Petitioner contends also that
[t]he fact that counsel did not send Petitioner a copy of the transcripts until late June, 2008, Petitioner had no way to view appellate counsels' ineffectiveness.Petition, at 8. Thus, petitioner asserts the ineffective assistance of counsel, due to his attorney's failure to provide him with a copy of the transcript, as cause for any procedural default of his ineffective assistance of appellate counsel claim. This argument also fails. The Court of Appeals for the Sixth Circuit has held that a proceeding under Ohio's Rule 26(B) constitutes a collateral matter rather than a part of the direct review process and that a petitioner is therefore not entitled to the assistance of constitutionally effective counsel in that process. Lopez v. Wilson, 426 F.3d 339, 350 (6th Cir. 2005). Consequently, any ineffectiveness on the part of petitioner's counsel in connection with his Rule 26(B) application to reopen cannot constitute cause for petitioner's procedural default, because petitioner had no constitutional right to the assistance of counsel.

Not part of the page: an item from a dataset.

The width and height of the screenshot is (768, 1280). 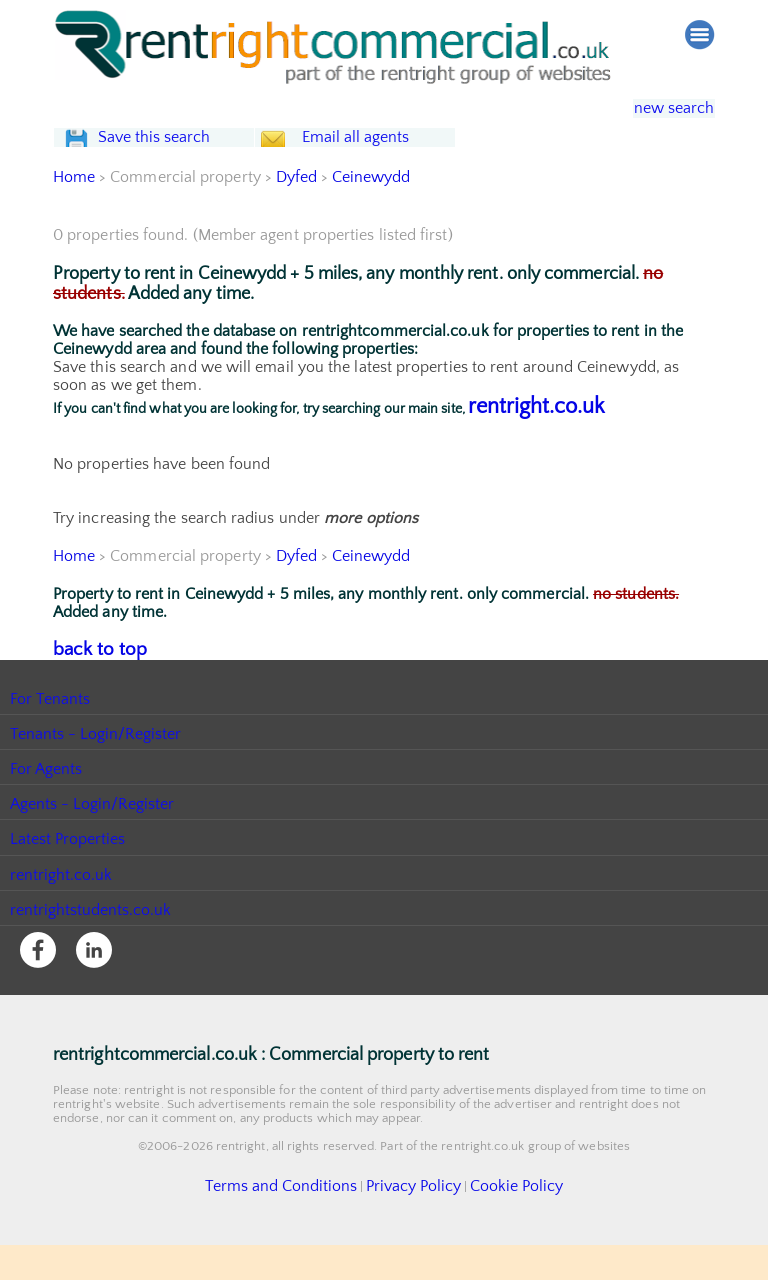 What do you see at coordinates (659, 108) in the screenshot?
I see `new search` at bounding box center [659, 108].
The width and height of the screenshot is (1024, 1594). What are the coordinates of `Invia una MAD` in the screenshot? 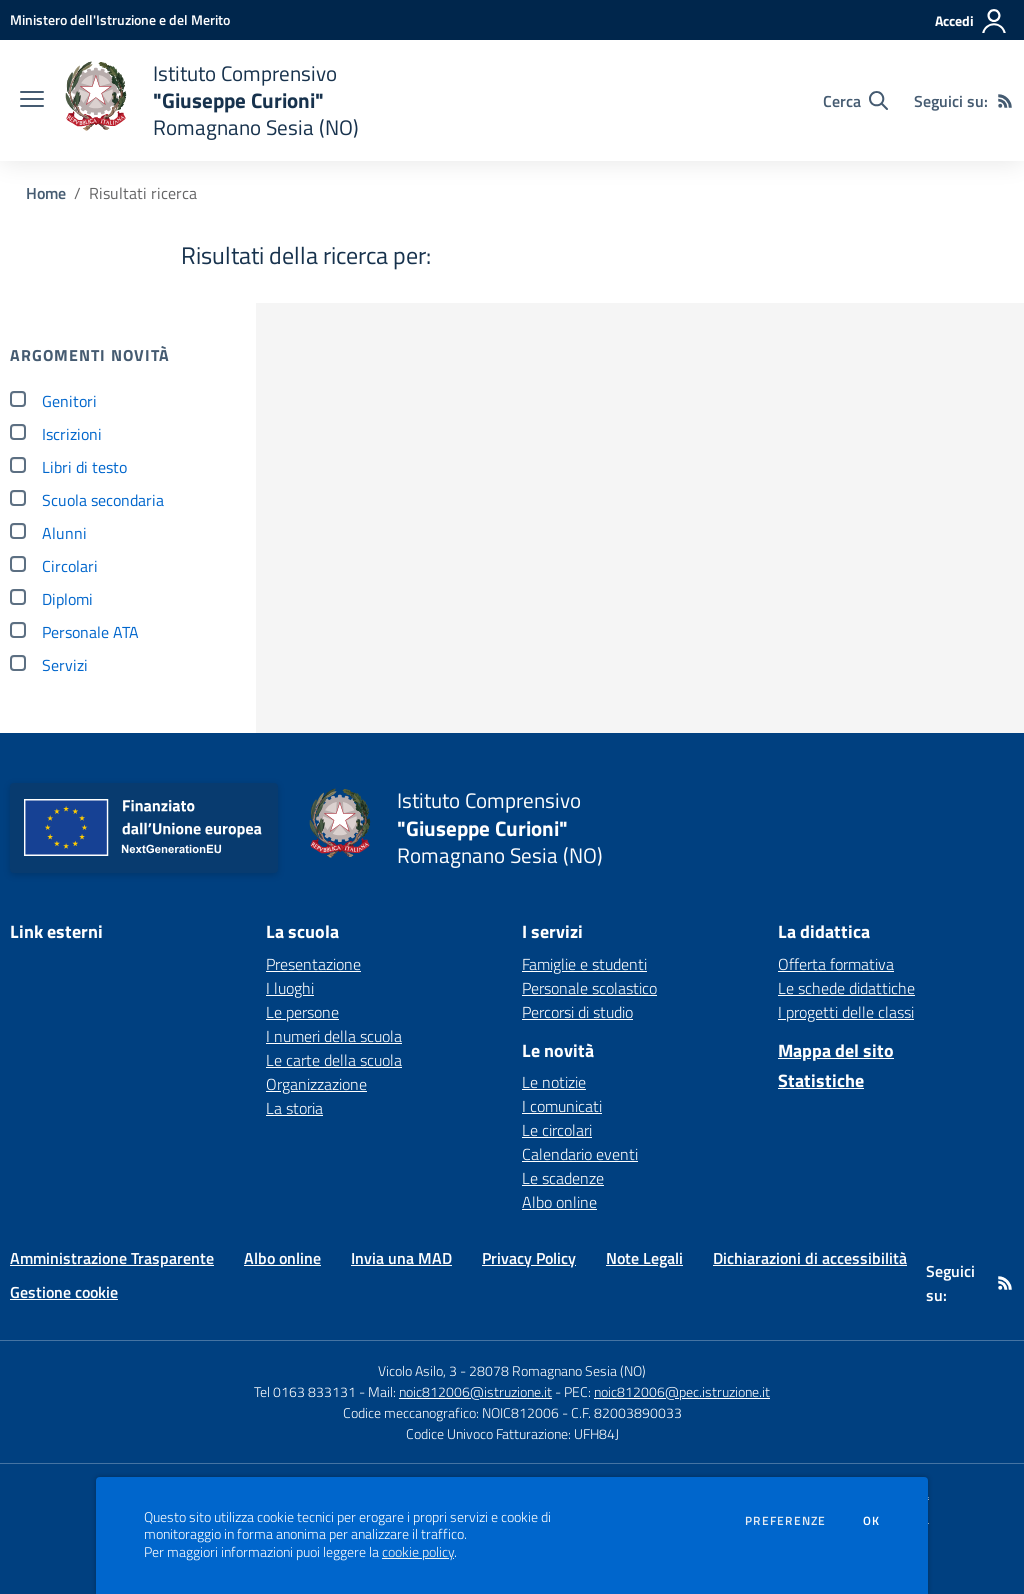 It's located at (401, 1258).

Beyond the four-part Maupin analysis, this Court is required to consider whether this is "an extraordinary case, where a constitutional violation has probably resulted in the conviction of one who is actually innocent." Murray v. Carrier, 477 U.S. at 491; see also Sawyer v. Whitley, 505 U.S. 333. After review of the record, the Court does not deem this to be such a case.
For all the foregoing reasons, the Magistrate Judge RECOMMENDS that this action be DISMISSED. Further, the petitions for writ of procedendo (#14 and #16) are DENIED as moot.

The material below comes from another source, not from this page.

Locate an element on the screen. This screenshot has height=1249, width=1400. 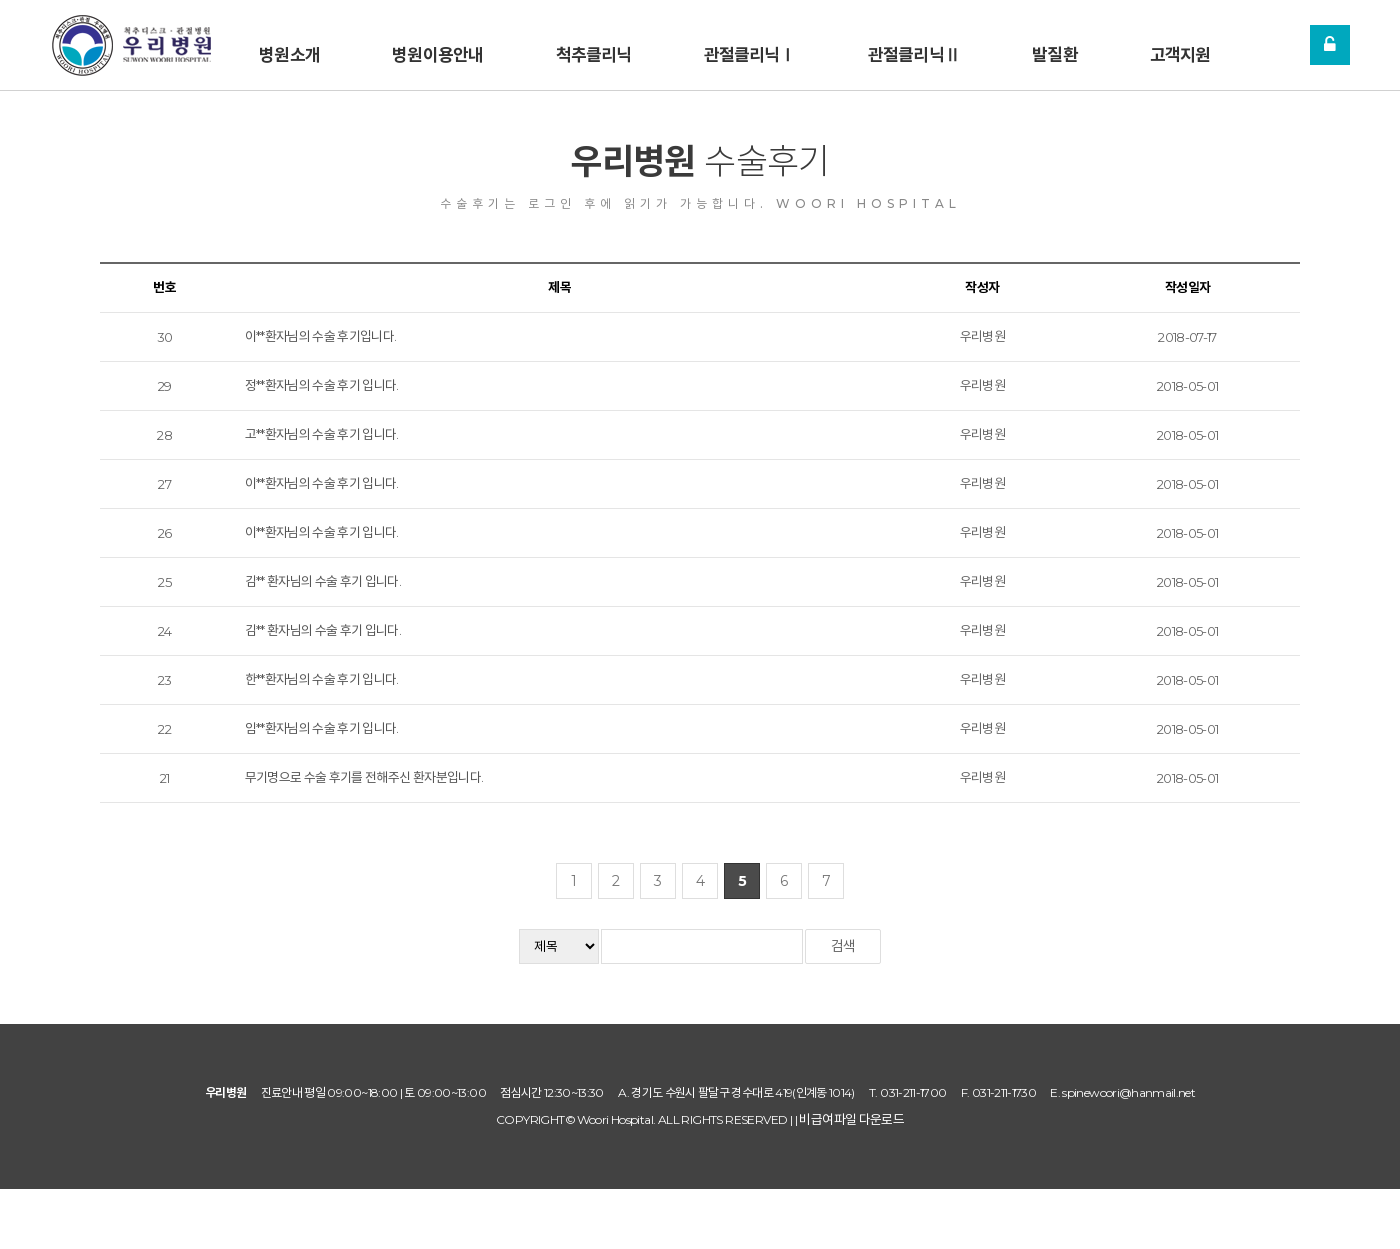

If any party objects to this Report and Recommendation, that party may, within fourteen (14) days of the date of this report, file and serve on all parties written objections to those specific proposed findings or recommendations to which objection is made, together with supporting authority for the objection(s). A judge of this Court shall make a de novo determination of those portions of the report or specified proposed findings or recommendations to which objection is made. Upon proper objections, a judge of this Court may accept, reject, or modify, in whole or in part, the findings or recommendations made herein, may receive further evidence or may recommit this matter to the magistrate judge with instructions. 28 U.S.C. § 636(b)(1).

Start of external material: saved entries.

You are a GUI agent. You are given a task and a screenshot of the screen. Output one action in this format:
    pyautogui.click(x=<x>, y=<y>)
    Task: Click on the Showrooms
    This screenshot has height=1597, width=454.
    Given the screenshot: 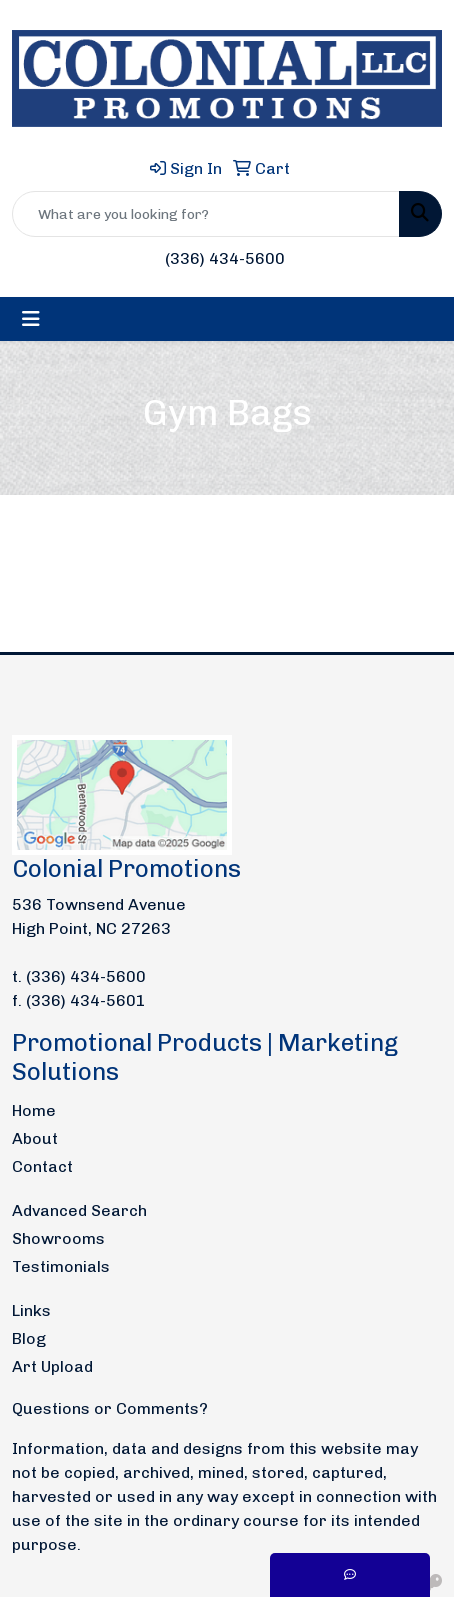 What is the action you would take?
    pyautogui.click(x=58, y=1238)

The parties are specifically advised that failure to object to the Report and Recommendation will result in a waiver of the right to have the district judge review the Report and Recommendation de novo, and also operates as a waiver of the right to appeal the decision of the District Court adopting the Report and Recommendation. See Thomas v. Arn, 474 U.S. 140 (1985); United States v. Walters, 638 F.2d 947 (6th Cir. 1981).
The parties are further advised that, if they intend to file an appeal of any adverse decision, they may submit arguments in any objections filed, regarding whether a certificate of appealability should issue.